Among the records below, how many lines contain "többet"? State the number and nothing more.

[Transcribed page contents]
_ _ _ _ _ _ _
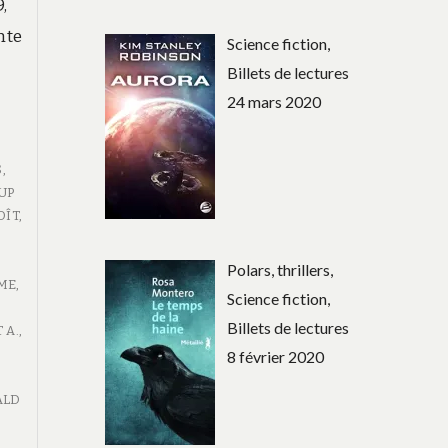
,
nte
Science fiction,
Billets de lectures
24 mars 2020
S
,
UP
OÎT
,
-
Polars, thrillers,
ME
,
Science fiction,
Billets de lectures
 A.
,
8 février 2020
ALD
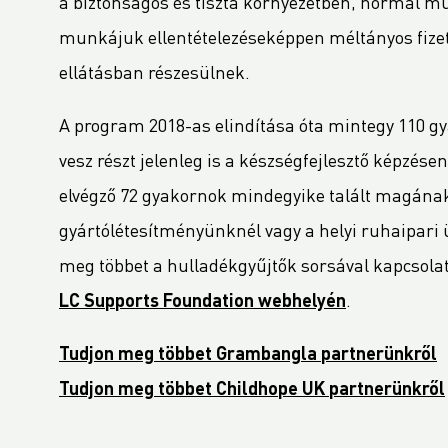
a biztonságos és tiszta környezetben, normál m
munkájuk ellentételezéseképpen méltányos fize
ellátásban részesülnek.
A program 2018-as elindítása óta mintegy 110 gyak
vesz részt jelenleg is a készségfejlesztő képzése
elvégző 72 gyakornok mindegyike talált magának 
gyártólétesítményünknél vagy a helyi ruhaipari
meg többet a hulladékgyűjtők sorsával kapcsolat
LC Supports Foundation webhelyén
.
Tudjon meg többet Grambangla partnerünkről
Tudjon meg többet Childhope UK partnerünkről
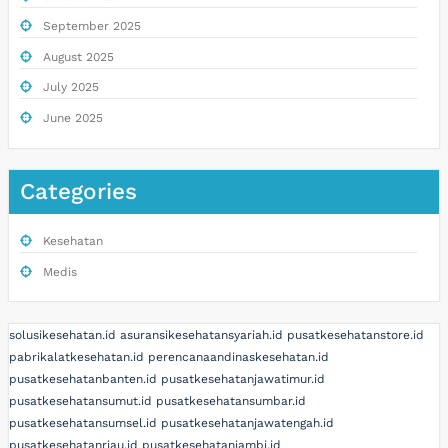
September 2025
August 2025
July 2025
June 2025
Categories
Kesehatan
Medis
solusikesehatan.id
asuransikesehatansyariah.id
pusatkesehatanstore.id
pabrikalatkesehatan.id
perencanaandinaskesehatan.id
pusatkesehatanbanten.id
pusatkesehatanjawatimur.id
pusatkesehatansumut.id
pusatkesehatansumbar.id
pusatkesehatansumsel.id
pusatkesehatanjawatengah.id
pusatkesehatanriau.id
pusatkesehatanjambi.id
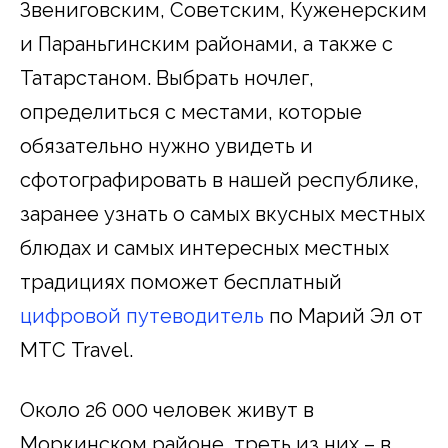
Звениговским, Советским, Куженерским
и Параньгинским районами, а также с
Татарстаном. Выбрать ночлег,
определиться с местами, которые
обязательно нужно увидеть и
сфотографировать в нашей республике,
заранее узнать о самых вкусных местных
блюдах и самых интересных местных
традициях поможет бесплатный
цифровой путеводитель
по Марий Эл от
МТС Travel.
Около 26 000 человек живут в
Моркинском районе, треть из них – в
_ _ _ _ _ _ _
* [Response to the exercise] 3